Dead C
Well-Known Member
I think y’all may be underestimating the generational significance as well. To a lot of people around my age (25) John Mayer was seemingly everywhere and was a massive pop culture icon whether you liked it or not and I recall people and peers swooning over his music and I imagine he is remembered fondly by members of my generation. The vinyl community is now made up of a lot of people my age who have been reveling in this past-time and a John Mayer record may indeed strike them as essential. To me it strikes me as THE essential John Mayer album to own and I always planned to have his music in my library at some point so I’m happy to get it through VMP treatment. We always have to look at these things subjectively where possible, for me Stevie Nicks was not essential based off enjoyability alone but that may be in large part due to my lack of associations with her i.e. nostalgia, generational relevance, etc etc. That being said with all the nasty racially fueled comments from JM this is an incredibly tone deaf ROTM and should’ve been weighed a bit further when it came to having this be the VMP sound track to another civil rights movement.
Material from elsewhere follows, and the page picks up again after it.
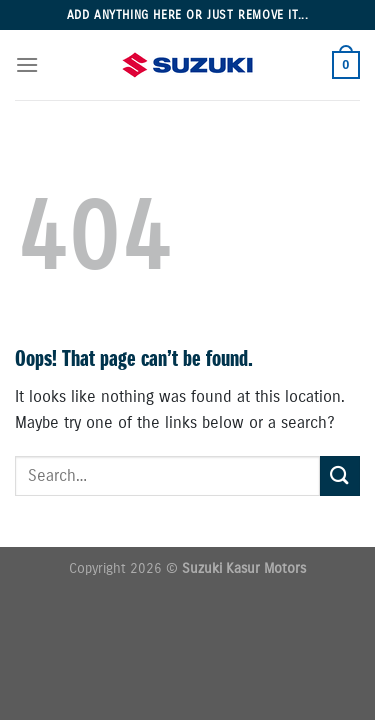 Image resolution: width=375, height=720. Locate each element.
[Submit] (340, 475)
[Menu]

I don’t think John Mayer is a genius songwriter but I do find his music to be the good mix of nostalgic, fun, and easy to listen to. We have all spent our money on albums that tick those boxes and have therefore deemed them essential records, I think perhaps this is a case of missed connections between generations. They’re probably trying to further scoop customers from my generation and this is a good album to do that with!
Thanks so much for posting this. It definitely answers my primary question in all of this. I wanted to understand if there was actually something that I was missing in regards to some sort of cultural significance and, until now, I wasn't seeing a lot of that addressed in this thread. That definitely makes more sense to me, based on your comments.
As for his racial insensitivity, he seems to have, somehow, slipped past that rather unscathed, somehow. As a fan of the Grateful Dead, my aversions to Mayer fall more within that realm than anything.